Based upon my target allocation, I should have 80% in equity funds, 15% in bond funds and 5% in Treasury funds.

But now, my allocations look like:

I'm going to reiterate that I'm not going to do anything other than to realign my investments to match my target allocations at the end of the year, if necessary.

But here's where I need to do a serious gut check: I am anticipating a long-term (i.e., 10-year to 20-year) stagnation or worse, a downward trend in the market. The current market crisis is caused by over-leveraging and excessive risk-taking by both individuals and businesses. When access to easy money gets cut off, the ability to invest also declines. The recent passage of the $700 billion bailout "rescue" plan will theoretically unclog the liquidity problem in the credit market, but it does not address the deleveraging process that needs to take place in the underlying market.

In this Los Angeles Times article, Harry Holzer, a labor economist at Georgetown University and a fellow at the Urban Institute commented, "[T]here's a good chance this [recession] will be more severe than [in 1990 and 2000, which lasted 8 months], because the last two were not accompanied by the widespread financial crisis that we have now."

This Marketwatch article validates my worries as well. The article argues that the Investment Rate measures the demands for investments over long-term cycles and thus forecasts future market cycles.

The article states:
[I]f demand is increasing over extended periods of time, over the course of many years, we could rationally assume that the market and the economy will fare well. In fact, this has been the case since 1981. Every year, between 1981 and 2007 the demand for investments increased annually. More people had money to invest, and reason to invest it at the same time. During that upward sloping cycle in the Investment Rate market declines and economic downturns were short lived, buy-and-hold strategies worked extremely well for passive investors, and buying the dips made sense religiously. This was true during every major down cycle, including the "crash" of 1987.

However, at the end of 2007 the upward sloping cycle which began in 1981 came to an end. A new era began at the end of 2007, an era representing diminishing demand for investments going forward. The Investment Rate identified this in 2002, when it was first offered to the public.


The declines that began at the end of 2007 relate directly to the Great Depression and the Stagflation period of the 1970s because, in all three instances, overall demand for investments on a consumer level was shrinking. The average duration of a major down cycle is 11 years.

The third major down period in history has only just begun.

I am wondering: If this is true, can I really stick to my current plan over the course of 10+ years of diminishing returns? I realize that this is how fortunes are made. In the famous words of Warren Buffet: "Be greedy when people are fearful and be fearful when people are greedy."
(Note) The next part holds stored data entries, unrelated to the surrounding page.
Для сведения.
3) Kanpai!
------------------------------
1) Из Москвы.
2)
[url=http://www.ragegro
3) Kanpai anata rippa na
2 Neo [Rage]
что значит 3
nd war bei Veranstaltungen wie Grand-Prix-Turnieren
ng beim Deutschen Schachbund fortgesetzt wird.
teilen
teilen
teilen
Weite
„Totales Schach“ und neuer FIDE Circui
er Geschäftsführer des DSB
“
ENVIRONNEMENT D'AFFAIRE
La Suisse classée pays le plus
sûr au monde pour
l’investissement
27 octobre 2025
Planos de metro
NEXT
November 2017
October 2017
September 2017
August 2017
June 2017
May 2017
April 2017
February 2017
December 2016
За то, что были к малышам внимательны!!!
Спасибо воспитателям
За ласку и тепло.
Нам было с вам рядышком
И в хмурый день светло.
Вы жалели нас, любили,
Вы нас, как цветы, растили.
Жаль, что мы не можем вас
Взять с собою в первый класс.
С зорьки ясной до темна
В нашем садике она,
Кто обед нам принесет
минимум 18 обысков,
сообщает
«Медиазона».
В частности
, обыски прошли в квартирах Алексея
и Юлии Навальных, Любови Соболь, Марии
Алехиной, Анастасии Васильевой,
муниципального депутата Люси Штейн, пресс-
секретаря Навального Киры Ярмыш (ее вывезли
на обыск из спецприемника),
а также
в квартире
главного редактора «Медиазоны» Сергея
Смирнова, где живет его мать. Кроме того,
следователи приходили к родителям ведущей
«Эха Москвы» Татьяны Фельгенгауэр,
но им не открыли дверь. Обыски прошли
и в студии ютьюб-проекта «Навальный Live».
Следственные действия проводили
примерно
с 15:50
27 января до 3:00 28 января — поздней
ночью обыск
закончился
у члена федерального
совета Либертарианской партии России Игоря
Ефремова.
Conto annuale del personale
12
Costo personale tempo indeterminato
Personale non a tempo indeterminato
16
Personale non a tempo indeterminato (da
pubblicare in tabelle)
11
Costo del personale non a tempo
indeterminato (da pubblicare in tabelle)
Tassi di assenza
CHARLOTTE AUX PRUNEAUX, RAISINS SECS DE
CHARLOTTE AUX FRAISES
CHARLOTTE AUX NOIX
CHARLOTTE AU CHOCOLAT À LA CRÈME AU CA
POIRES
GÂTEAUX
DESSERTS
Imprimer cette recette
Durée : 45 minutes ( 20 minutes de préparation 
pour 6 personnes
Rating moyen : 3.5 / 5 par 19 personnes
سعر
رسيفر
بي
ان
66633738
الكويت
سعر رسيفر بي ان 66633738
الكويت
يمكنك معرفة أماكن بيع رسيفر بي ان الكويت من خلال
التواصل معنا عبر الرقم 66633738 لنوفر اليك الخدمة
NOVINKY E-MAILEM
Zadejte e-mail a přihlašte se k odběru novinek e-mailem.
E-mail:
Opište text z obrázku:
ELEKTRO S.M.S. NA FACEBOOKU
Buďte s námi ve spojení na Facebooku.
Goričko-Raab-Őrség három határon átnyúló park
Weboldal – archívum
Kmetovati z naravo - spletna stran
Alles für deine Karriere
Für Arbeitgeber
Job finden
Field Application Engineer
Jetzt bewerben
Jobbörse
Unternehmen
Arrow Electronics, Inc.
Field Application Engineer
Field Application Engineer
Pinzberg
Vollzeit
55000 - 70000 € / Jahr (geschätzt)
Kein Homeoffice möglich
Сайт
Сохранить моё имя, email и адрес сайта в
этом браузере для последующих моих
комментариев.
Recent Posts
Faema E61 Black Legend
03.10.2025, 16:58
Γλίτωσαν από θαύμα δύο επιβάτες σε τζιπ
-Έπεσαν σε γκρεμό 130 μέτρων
During this time, though, I wonder what kind of psychological toll this will take on me?


Skittl1321 said...

The way I look at my 403b (no 401k b/c it's a not for profit) is that I haven't lost any of MY money- just the company's money. The value of my 403b is lower then the total I have put in + the company match, but no where near lower then the total I've put in. Since you have a company match- it's likely the same case for you, though I admit my company is more generous in their match then many I've seen.

I just have to keep thinking "buying on sale..." I really do think over time, it will even out.

Anonymous said...

Not to depress you more but if you figure in the dollar's dramatic drop in value and buying have lost more than just what you might think....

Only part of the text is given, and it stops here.